Дневник с секретами

Курганов Ефим. Шпион его величества. Роман // Нева. 2005. # 12.

Яков Иванович де Санглен, приближенный Александра I и начальник тайной полиции в 1812-1816 гг., был фигурой, что называется, неоднозначной и репутацию имел соответствующую. Н.И.Греч в своих "Записках" его близость к особе императора объясняет тем, что был он "хвастун, негодяй": "Александр не доверял никому, даже своему министру полиции, и Санглен служил ему соглядатаем"1. Словом, нехороший человек, "редиска". Зато А.И.Герцен в "Былом и думах", рассуждая об отличии тайной полиции при Александре и его брате Николае, записывает Санглена, этого "старого волтерианца, остряка и болтуна и юмориста"2, в либералы, чуждого политическим гонениям. Не путать с Бенкендорфом или с Дубельтом!

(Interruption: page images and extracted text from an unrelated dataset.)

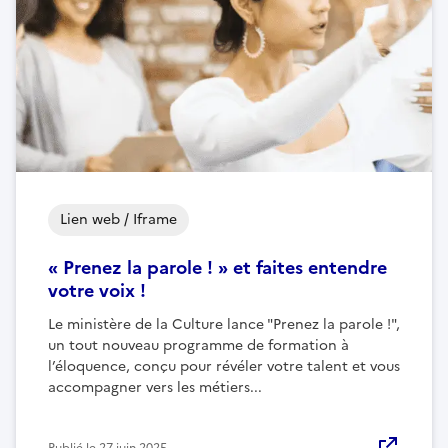
Lien web / Iframe
« Prenez la parole ! » et faites entendre
votre voix !
Le ministère de la Culture lance "Prenez la parole !",
un tout nouveau programme de formation à
l’éloquence, conçu pour révéler votre talent et vous
accompagner vers les métiers...
Publié le
27 juin 2025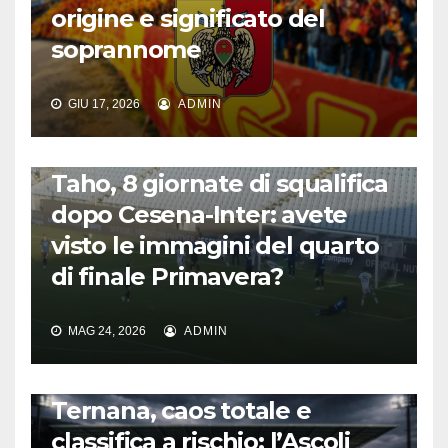
origine e significato del
soprannome
GIU 17, 2026
ADMIN
CALCIO ITALIANO
Taho, 8 giornate di squalifica
dopo Cesena-Inter: avete
visto le immagini del quarto
di finale Primavera?
MAG 24, 2026
ADMIN
CALCIO ITALIANO
Ternana, caos totale e
classifica a rischio: l’Ascoli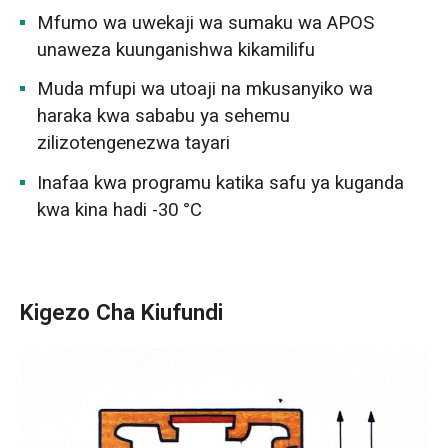
Mfumo wa uwekaji wa sumaku wa APOS
unaweza kuunganishwa kikamilifu
Muda mfupi wa utoaji na mkusanyiko wa
haraka kwa sababu ya sehemu
zilizotengenezwa tayari
Inafaa kwa programu katika safu ya kuganda
kwa kina hadi -30 °C
Kigezo Cha Kiufundi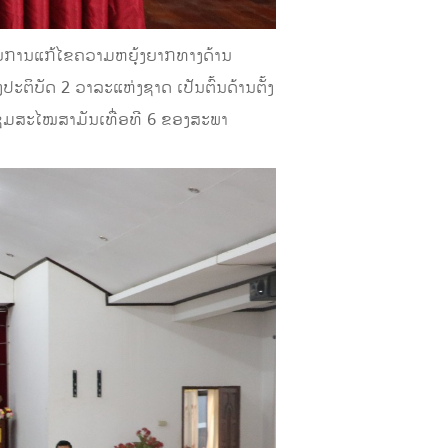
ດ້ວຍການແກ້ໄຂຄວາມຫຍຸ້ງຍາກທາງດ້ານ
ະຕິບັດ 2 ວາລະແຫ່ງຊາດ ເປັນຕົ້ນດ້ານຕັ້ງ
ປະຊຸມສະໄໝສາມັນເທື່ອທີ 6 ຂອງສະພາ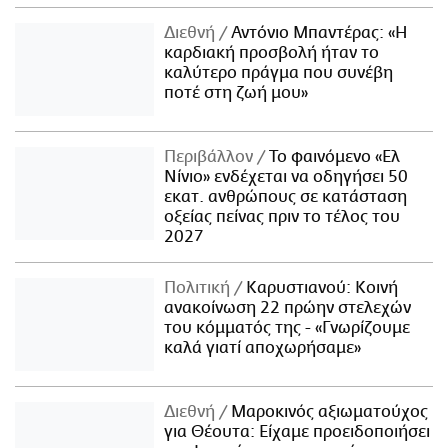
Διεθνή
Αντόνιο Μπαντέρας: «Η
καρδιακή προσβολή ήταν το
καλύτερο πράγμα που συνέβη
ποτέ στη ζωή μου»
Περιβάλλον
Το φαινόμενο «Ελ
Νίνιο» ενδέχεται να οδηγήσει 50
εκατ. ανθρώπους σε κατάσταση
οξείας πείνας πριν το τέλος του
2027
Πολιτική
Καρυστιανού: Κοινή
ανακοίνωση 22 πρώην στελεχών
του κόμματός της - «Γνωρίζουμε
καλά γιατί αποχωρήσαμε»
Διεθνή
Μαροκινός αξιωματούχος
για Θέουτα: Είχαμε προειδοποιήσει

Ефим Курганов, обратившись к фигуре героя русского сыска, исторического предшественника современных силовиков, учитывает, бесспорно, нынешнюю моду на все силовое3. Не случайно "Шпион его величества" по форме и стилю напоминает сценарий телефильма и буквально просится в телесериал, но вослед не столько "Улицам разбитых фонарей", "Маршу Турецкого" или "Агенту национальной безопасности", сколько "Азазелю" и "Статскому советнику", этим телеверсиям акунинской детективно-исторической беллетристики.

В самом деле, такое впечатление, что главным своим конкурентом на поприще исторического детектива Ефим Курганов видит именно Бориса Акунина с его Фандориным, сыщиком реально не существовавшим, но которого стоило выдумать, потому как читатели от него, судя по тиражам, просто балдеют. Разумеется, Фандорин далеко не Шерлок Холмс с его дедуктивным методом, не Бонд (Джеймс Бонд) с его суперменством и донжуанским списком и даже не Штирлиц, положенный на музыку и ставший до того народным, что буквально разошелся на анекдоты, но все равно обладает привлекательностью образца, в коем прекрасны и душа, и мысли, и форменная одежда.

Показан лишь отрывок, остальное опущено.